→ **EXERCISE PROMPT**
Give the lines again exactly as they appear below, from the line with "Плыли на льдине солнечн" to the line with "-Automatisierung", both included, and only those lines. Leave every picture out.

→ **TASK INPUT**
== Segment start ==
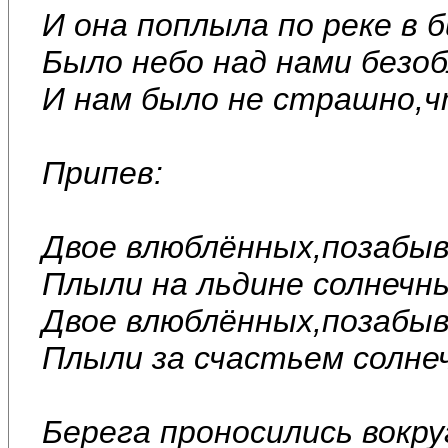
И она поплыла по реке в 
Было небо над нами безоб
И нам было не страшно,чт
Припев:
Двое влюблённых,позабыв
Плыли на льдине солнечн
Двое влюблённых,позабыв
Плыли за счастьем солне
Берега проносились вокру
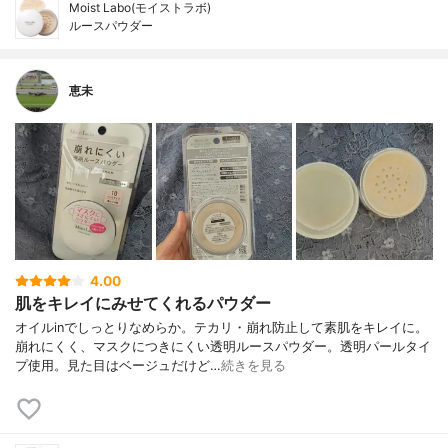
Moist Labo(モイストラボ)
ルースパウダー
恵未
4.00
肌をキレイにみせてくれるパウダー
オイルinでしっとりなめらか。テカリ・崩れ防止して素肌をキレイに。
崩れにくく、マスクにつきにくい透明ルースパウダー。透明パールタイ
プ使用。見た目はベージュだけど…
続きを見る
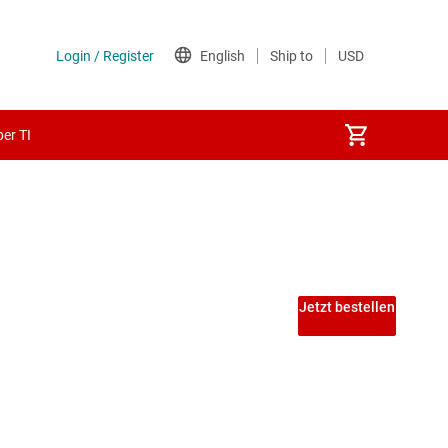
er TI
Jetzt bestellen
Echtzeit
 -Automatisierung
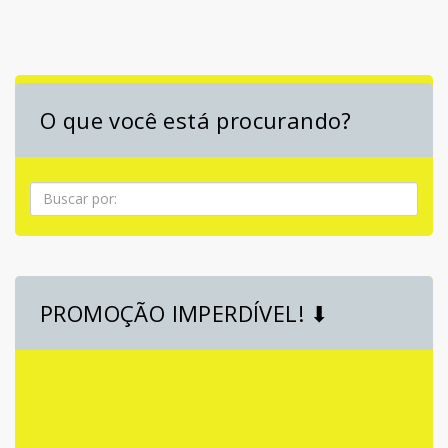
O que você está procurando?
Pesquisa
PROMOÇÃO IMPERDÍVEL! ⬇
== Segment end ==
== Segment start ==
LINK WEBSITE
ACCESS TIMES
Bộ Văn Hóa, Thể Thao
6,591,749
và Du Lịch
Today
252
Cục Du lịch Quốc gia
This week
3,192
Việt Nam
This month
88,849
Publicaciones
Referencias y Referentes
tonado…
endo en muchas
== Segment end ==
→ **EXERCISE SOLUTION**
Плыли на льдине солнечн
Двое влюблённых,позабыв
Плыли за счастьем солне
Берега проносились вокру
Moist Labo(モイストラボ)
ルースパウダー
恵未
4.00
肌をキレイにみせてくれるパウダー
オイルinでしっとりなめらか。テカリ・崩れ防止して素肌をキレイに。
崩れにくく、マスクにつきにくい透明ルースパウダー。透明パールタイ
プ使用。見た目はベージュだけど…
続きを見る
er TI
Jetzt bestellen
Echtzeit
 -Automatisierung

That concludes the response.